Sam Mendes’in sahne yorumu heyecanlı ve hızlı bir ivme ile basit bir sahne anlayışı üzerine oturmaktadır. Oyunda sahneler, Richard’ın komploları sonucunda teker teker yok olacak karakterlerin isimleri ile adlandırılmıştır. Her sahnenin adı dekorun üst kısmında yazılı olarak belirir. Oyunun sahneleme ve dekoru da yalın ama oldukça dikkat çekici. Özellikle Paul Pyant’in ışık tasarımı ve oyunun en güçlü sahnelerini oluşturan Jon Driscoll imzalı projeksiyonlar (özellikle oyunun başındaki görüntüler ve Richard’ın tahta geçmesinin yolunu açan kilise bölümü) oyunun belleklerde yer eden en önemli sahneleri.
III.Richard oyunu özellikle iki ana karakterin anlatıcı kimliğiyle de dikkat çekiyor. Bu karakterlerden biri Richard’ın kendisi yani Gloucester Dükü. İzleyiciyi bir taraftan krala olan bağlılığı ile etkilemeye çalışırken diğer taraftan şeytani oyunlarını gerçekleştiriyor. İkinci önemli karakter ise yine bir anlamda anlatıcı rolünü üstlenen öfkeli dul Kraliçe Margaret. Gemma Jones’un yorumladığı bu karakter oyun boyunca anlatıcı olarak yaşananları dışarıdan izlerken bir taraftan Richard’a beddualar eder, diğer taraftan da bir kahin gibi söylediklerinin yavaş yavaş gerçekleştiğini görür, intikam duygusunu tatmin eder.
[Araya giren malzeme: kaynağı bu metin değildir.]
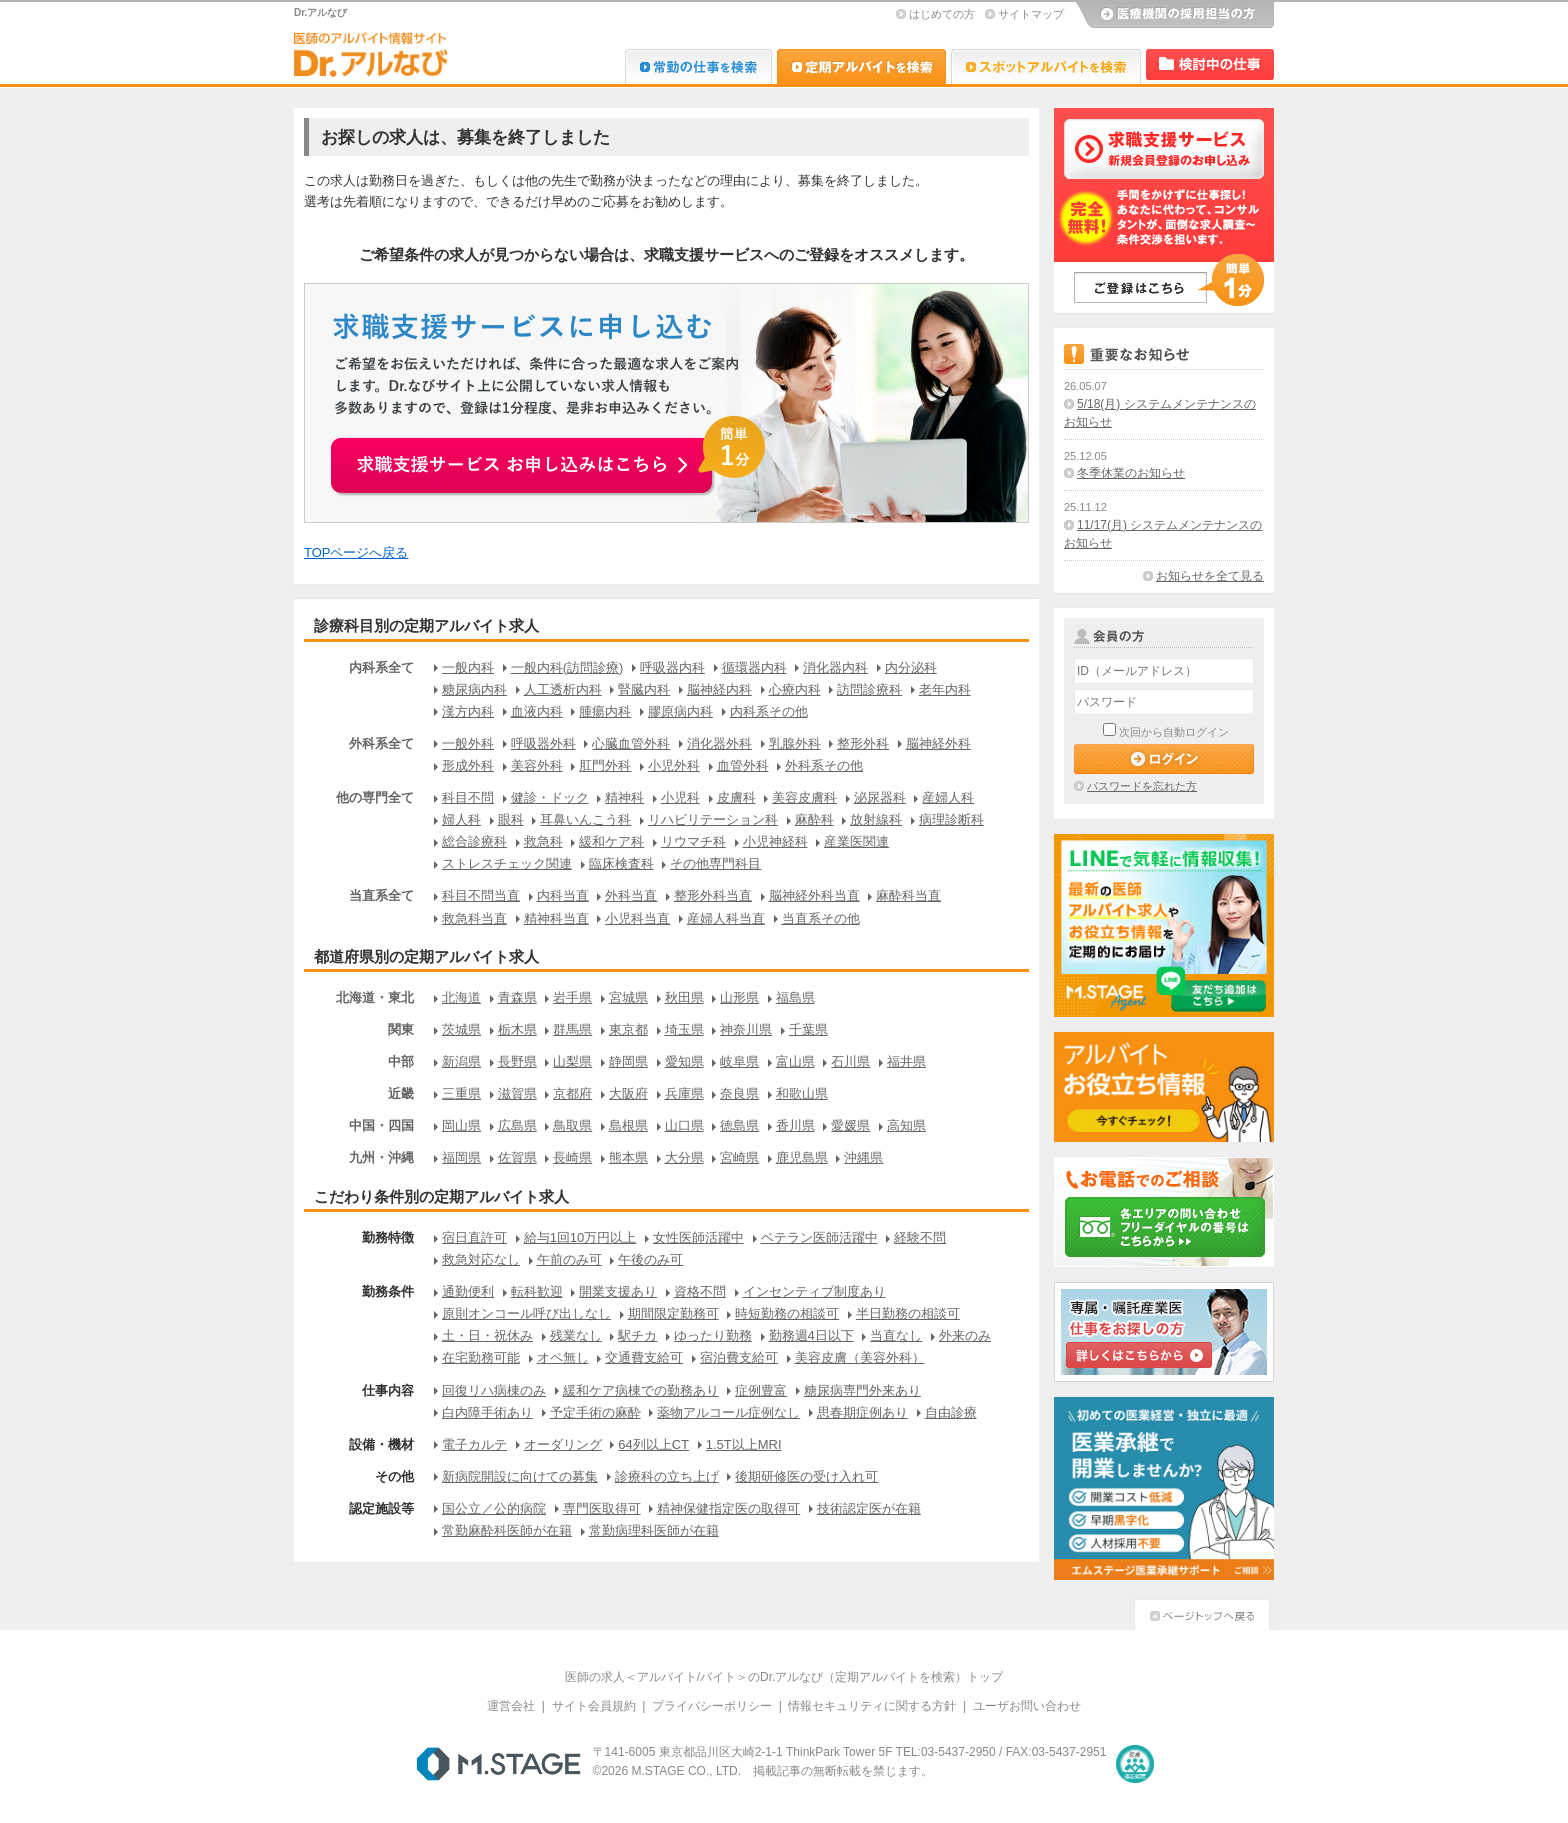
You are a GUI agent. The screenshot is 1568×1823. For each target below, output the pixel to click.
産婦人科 (948, 797)
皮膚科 (736, 797)
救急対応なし (481, 1259)
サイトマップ (1031, 14)
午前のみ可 (569, 1259)
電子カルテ (474, 1444)
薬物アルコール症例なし (728, 1412)
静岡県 (628, 1061)
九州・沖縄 (381, 1157)
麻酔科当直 (908, 895)
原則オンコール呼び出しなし (526, 1313)
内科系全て (381, 667)
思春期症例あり (862, 1412)
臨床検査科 (621, 863)
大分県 (684, 1157)
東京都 (628, 1029)
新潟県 (461, 1061)
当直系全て (381, 895)
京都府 (572, 1093)
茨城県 (461, 1029)
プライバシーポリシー (712, 1706)
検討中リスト (1210, 64)
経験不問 (920, 1237)
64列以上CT (653, 1444)
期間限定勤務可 (673, 1313)
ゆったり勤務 (713, 1335)
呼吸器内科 (672, 667)
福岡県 (461, 1157)
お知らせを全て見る (1210, 576)
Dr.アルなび (861, 66)
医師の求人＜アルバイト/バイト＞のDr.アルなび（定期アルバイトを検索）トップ (784, 1677)
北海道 (461, 997)
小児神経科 (775, 841)
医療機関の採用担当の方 (1174, 15)
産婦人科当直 (726, 918)
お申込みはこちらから (550, 454)
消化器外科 (719, 743)
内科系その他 (769, 711)
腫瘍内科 (605, 711)
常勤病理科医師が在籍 (654, 1530)
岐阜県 (739, 1061)
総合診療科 (474, 841)
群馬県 (572, 1029)
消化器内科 (835, 667)
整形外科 (863, 743)
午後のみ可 (650, 1259)
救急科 (543, 841)
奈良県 (739, 1093)
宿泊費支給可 (739, 1357)
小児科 (680, 797)
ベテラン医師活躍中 (819, 1237)
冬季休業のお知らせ (1131, 473)
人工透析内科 (563, 689)
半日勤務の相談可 (908, 1313)
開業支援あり (618, 1291)
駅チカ (637, 1335)
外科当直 (631, 895)
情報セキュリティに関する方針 (872, 1706)
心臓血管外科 (631, 743)
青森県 (517, 997)
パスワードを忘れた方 (1142, 786)
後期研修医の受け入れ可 (806, 1476)
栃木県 (517, 1029)
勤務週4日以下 (811, 1335)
Sam Mendes, Richard’ın dışındaki rolleri oluştururken de oyuncular açısından son derece uygun seçimler gerçekleştirmiş. Örneğin oyunun bel kemiğini oluşturan üç kadın rolünü yine oyunculuklarıyla dikkat çeken isimler arasında dağıtmış. Gemma Jones Margaret rolünde, yeryüzündeki son yıllarını ailesinin ortadan kalkışına tanıklık ederken, kraliçe Elizabeth rolündeki Haydn Gwynne oyun içinde Margaret gibi bir deliye dönüşmenin korkunçluğunu gözler önüne seriyor. Lady Anne rolündeki Annabel Scholey, tüm dünyasını altüst eden Richard’ın çekiciliği karşısında nefret ve arzu duyguları arasında bocalıyor.
III.Richard’ın bir diğer önemli rolü, Richard’ın komplolarına destek veren ve tahta ilerleyen kanlı yolda yanından ayrılmayan Chuk Iwuji’nin oynadığı Buckingham Dükü ile Richard’ın sempatik, zararsız ama sonunda ağabeyi tarafından yok edilen kardeşi Clarence Dükü.
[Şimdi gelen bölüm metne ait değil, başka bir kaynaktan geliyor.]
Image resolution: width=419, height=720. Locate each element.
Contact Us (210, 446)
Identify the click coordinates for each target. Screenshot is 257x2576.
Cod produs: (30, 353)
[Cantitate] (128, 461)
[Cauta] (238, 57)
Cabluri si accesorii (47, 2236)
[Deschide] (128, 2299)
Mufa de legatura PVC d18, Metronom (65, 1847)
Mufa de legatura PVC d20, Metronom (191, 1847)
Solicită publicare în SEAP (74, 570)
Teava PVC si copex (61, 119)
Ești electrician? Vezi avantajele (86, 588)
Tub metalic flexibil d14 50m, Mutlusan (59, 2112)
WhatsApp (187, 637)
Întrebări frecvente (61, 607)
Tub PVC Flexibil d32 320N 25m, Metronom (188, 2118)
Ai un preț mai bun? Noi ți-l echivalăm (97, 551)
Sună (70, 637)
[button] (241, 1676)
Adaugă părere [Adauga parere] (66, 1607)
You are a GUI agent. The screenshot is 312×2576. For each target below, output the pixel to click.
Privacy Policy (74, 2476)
Oyunun final sahnesinde savaş davullarının sesi giderek daha da güçlü çıkarken Richard da gücünü, krallığını ilan eder. Tabii burada oyunun ayinsel atmosferini güçlendiren müziği de unutmamak gerekiyor.
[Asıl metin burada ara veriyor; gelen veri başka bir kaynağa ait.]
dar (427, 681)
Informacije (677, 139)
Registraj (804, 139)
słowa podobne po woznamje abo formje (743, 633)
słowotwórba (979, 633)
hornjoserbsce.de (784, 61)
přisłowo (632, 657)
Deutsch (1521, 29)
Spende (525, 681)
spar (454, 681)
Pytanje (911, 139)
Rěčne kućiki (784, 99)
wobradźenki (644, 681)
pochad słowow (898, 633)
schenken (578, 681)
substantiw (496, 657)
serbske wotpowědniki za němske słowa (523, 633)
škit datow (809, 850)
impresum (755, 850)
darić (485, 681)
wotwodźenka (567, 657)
Oyunun Londra prömiyeri büyük ses getirdi. Arkasından Atina’ya giden ve daha sonra Londra’da Old Vic Tiyatrosu’nda Ağustos ayından 10 Eylül’e kadar kapalı gişe oynayan III.Richard şu anda Uzak Doğu turnesinde. Eleştirmenlerin ortak görüşü Shakespeare’in oyunları içinde Kevin Spacey’ye III. Richard’dan daha iyi yakışacak başka bir rol olmadığı yönünde. Sam Mendes bir röportajında “Onun bu rolü oynamak için doğduğunu hissettim hep” diyor ve Bridge Project’in bu üçüncü halkasında Spacey’ye bunu kanıtlama fırsatı veriyor.